Exactly as written, print out each entry in the data, with no pictures.
Dataset records section start
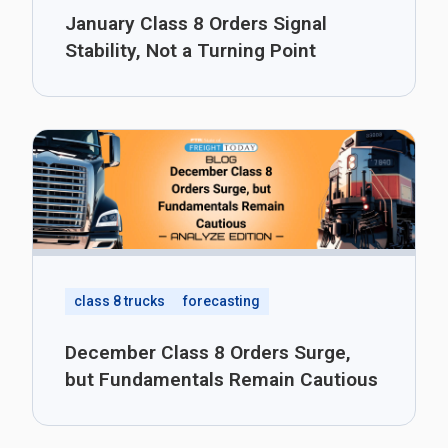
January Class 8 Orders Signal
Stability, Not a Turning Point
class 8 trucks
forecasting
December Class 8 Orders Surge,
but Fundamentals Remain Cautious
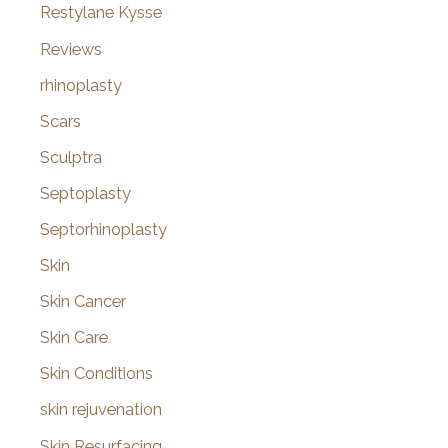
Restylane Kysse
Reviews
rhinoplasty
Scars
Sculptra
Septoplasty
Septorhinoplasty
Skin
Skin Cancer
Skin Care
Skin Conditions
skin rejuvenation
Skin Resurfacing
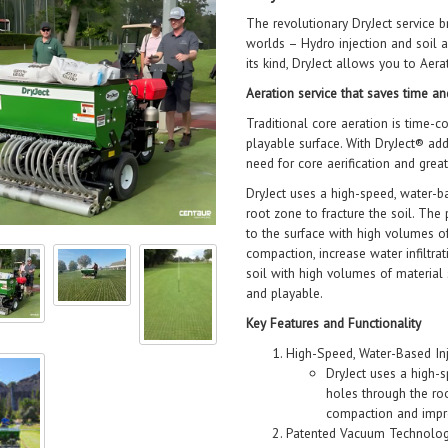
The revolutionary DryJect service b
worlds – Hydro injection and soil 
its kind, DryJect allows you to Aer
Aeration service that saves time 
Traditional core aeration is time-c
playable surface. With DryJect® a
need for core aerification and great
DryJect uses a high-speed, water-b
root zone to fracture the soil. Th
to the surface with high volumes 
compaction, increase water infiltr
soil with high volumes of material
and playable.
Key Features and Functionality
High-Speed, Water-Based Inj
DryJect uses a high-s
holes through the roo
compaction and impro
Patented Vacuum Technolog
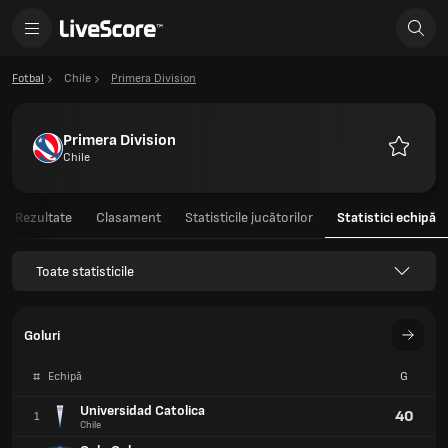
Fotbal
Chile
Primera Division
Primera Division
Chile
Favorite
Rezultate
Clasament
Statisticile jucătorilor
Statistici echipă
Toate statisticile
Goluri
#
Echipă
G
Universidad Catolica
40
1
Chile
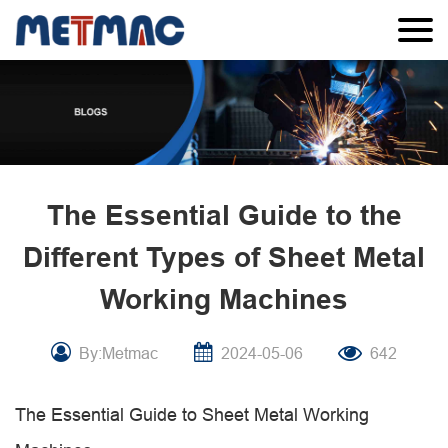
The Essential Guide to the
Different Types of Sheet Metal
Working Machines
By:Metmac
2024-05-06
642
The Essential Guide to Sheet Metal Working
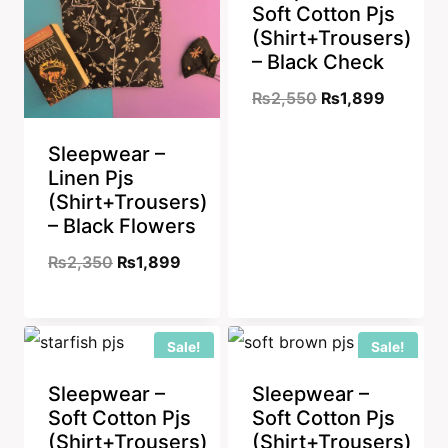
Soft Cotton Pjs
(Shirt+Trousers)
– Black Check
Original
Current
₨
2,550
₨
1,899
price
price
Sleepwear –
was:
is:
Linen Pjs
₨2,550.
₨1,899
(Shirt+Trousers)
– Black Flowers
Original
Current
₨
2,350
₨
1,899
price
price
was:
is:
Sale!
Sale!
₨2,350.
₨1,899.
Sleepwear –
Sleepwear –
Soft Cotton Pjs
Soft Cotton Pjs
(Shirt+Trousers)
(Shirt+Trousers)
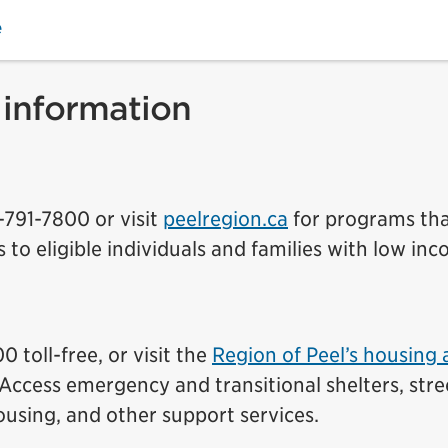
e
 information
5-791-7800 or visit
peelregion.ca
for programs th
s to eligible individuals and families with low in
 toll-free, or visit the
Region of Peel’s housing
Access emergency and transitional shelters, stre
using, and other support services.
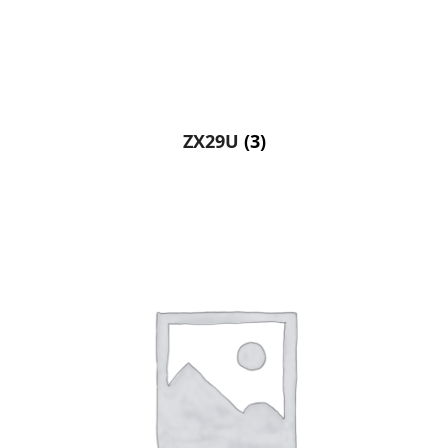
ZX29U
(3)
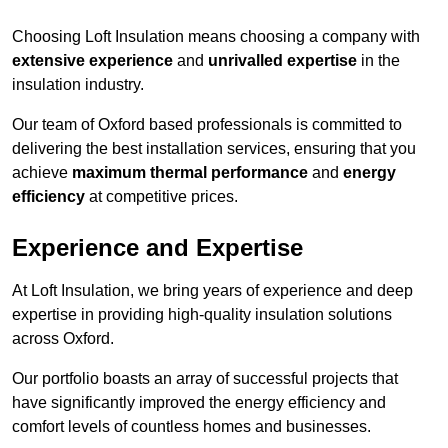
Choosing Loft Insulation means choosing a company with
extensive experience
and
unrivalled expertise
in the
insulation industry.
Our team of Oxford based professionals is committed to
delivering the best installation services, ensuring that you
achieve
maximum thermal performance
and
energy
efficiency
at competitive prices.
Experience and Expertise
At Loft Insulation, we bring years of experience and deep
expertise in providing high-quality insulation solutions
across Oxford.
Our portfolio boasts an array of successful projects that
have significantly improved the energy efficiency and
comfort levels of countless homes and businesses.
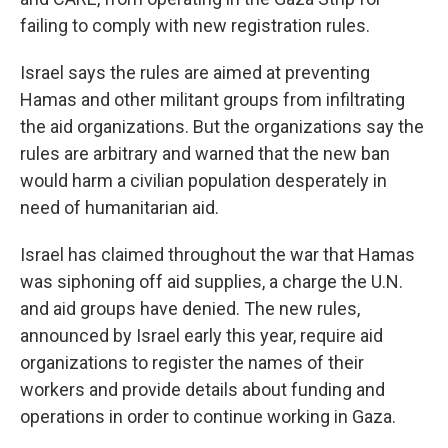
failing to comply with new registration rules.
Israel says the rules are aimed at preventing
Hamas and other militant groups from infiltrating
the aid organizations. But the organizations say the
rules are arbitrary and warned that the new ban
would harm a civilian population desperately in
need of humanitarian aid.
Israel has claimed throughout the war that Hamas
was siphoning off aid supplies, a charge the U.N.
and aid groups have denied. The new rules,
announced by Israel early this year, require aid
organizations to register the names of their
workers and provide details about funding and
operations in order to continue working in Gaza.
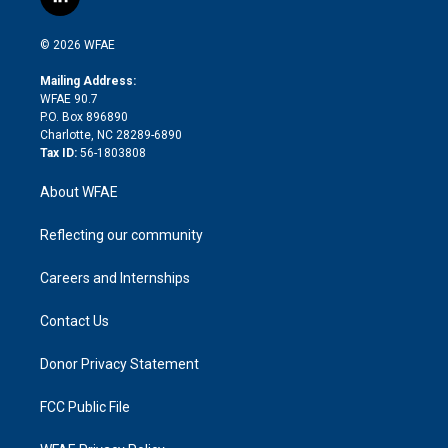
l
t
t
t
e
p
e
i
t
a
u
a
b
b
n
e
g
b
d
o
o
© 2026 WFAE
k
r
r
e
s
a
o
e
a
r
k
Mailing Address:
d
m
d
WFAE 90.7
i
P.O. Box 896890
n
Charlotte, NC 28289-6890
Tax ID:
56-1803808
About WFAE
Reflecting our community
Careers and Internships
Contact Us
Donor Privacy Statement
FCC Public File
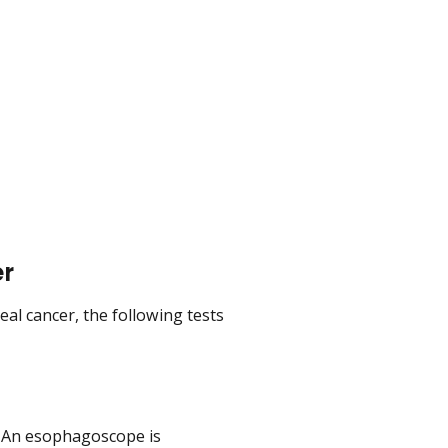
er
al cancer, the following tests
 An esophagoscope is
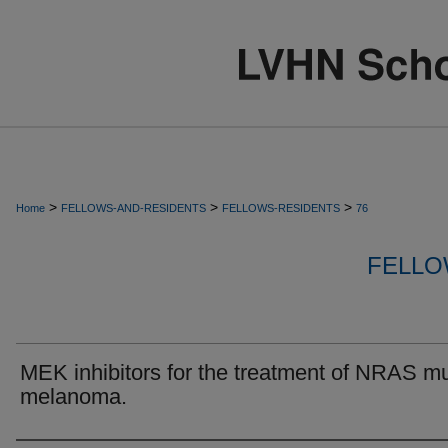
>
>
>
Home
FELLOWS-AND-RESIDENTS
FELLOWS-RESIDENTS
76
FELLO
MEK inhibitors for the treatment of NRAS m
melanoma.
Dataset records section end
> [Answer]:
January Class 8 Orders Signal
Stability, Not a Turning Point
class 8 trucks
forecasting
December Class 8 Orders Surge,
but Fundamentals Remain Cautious
Restylane Kysse
Reviews
rhinoplasty
Scars
Sculptra
Septoplasty
Septorhinoplasty
Skin
Skin Cancer
Skin Care
Skin Conditions
skin rejuvenation
Skin Resurfacing
The revolutionary DryJect service b
worlds – Hydro injection and soil 
its kind, DryJect allows you to Aer
Aeration service that saves time 
Traditional core aeration is time-c
playable surface. With DryJect® a
need for core aerification and great
DryJect uses a high-speed, water-b
root zone to fracture the soil. Th
to the surface with high volumes 
compaction, increase water infiltr
soil with high volumes of material
and playable.
Key Features and Functionality
High-Speed, Water-Based Inj
DryJect uses a high-s
holes through the roo
compaction and impro
Patented Vacuum Technolog
Fotbal
Chile
Primera Division
Primera Division
Chile
Favorite
Rezultate
Clasament
Statisticile jucătorilor
Statistici echipă
Toate statisticile
Goluri
#
Echipă
G
Universidad Catolica
40
1
Chile
The Essential Guide to the
Different Types of Sheet Metal
Working Machines
By:Metmac
2024-05-06
642
The Essential Guide to Sheet Metal Working
Soft Cotton Pjs
(Shirt+Trousers)
– Black Check
Original
Current
₨
2,550
₨
1,899
price
price
Sleepwear –
was:
is:
Linen Pjs
₨2,550.
₨1,899
(Shirt+Trousers)
– Black Flowers
Original
Current
₨
2,350
₨
1,899
price
price
was:
is:
Sale!
Sale!
₨2,350.
₨1,899.
Sleepwear –
Sleepwear –
Soft Cotton Pjs
Soft Cotton Pjs
(Shirt+Trousers)
(Shirt+Trousers)
e
 information
5-791-7800 or visit
peelregion.ca
for programs th
s to eligible individuals and families with low in
 toll-free, or visit the
Region of Peel’s housing
Access emergency and transitional shelters, stre
using, and other support services.
ZX29U
(3)
Choosing Loft Insulation means choosing a company with
extensive experience
and
unrivalled expertise
in the
insulation industry.
Our team of Oxford based professionals is committed to
delivering the best installation services, ensuring that you
achieve
maximum thermal performance
and
energy
efficiency
at competitive prices.
Experience and Expertise
At Loft Insulation, we bring years of experience and deep
expertise in providing high-quality insulation solutions
across Oxford.
Our portfolio boasts an array of successful projects that
have significantly improved the energy efficiency and
comfort levels of countless homes and businesses.
failing to comply with new registration rules.
Israel says the rules are aimed at preventing
Hamas and other militant groups from infiltrating
the aid organizations. But the organizations say the
rules are arbitrary and warned that the new ban
would harm a civilian population desperately in
need of humanitarian aid.
Israel has claimed throughout the war that Hamas
was siphoning off aid supplies, a charge the U.N.
and aid groups have denied. The new rules,
announced by Israel early this year, require aid
organizations to register the names of their
workers and provide details about funding and
operations in order to continue working in Gaza.
l
t
t
t
e
p
e
i
t
a
u
a
b
b
n
e
g
b
d
o
o
© 2026 WFAE
k
r
r
e
s
a
o
e
a
r
k
Mailing Address:
d
m
d
WFAE 90.7
i
P.O. Box 896890
n
Charlotte, NC 28289-6890
Tax ID:
56-1803808
About WFAE
Reflecting our community
Careers and Internships
Contact Us
Donor Privacy Statement
FCC Public File
er
al cancer, the following tests
 An esophagoscope is
>
>
>
Home
FELLOWS-AND-RESIDENTS
FELLOWS-RESIDENTS
76
FELLO
MEK inhibitors for the treatment of NRAS m
melanoma.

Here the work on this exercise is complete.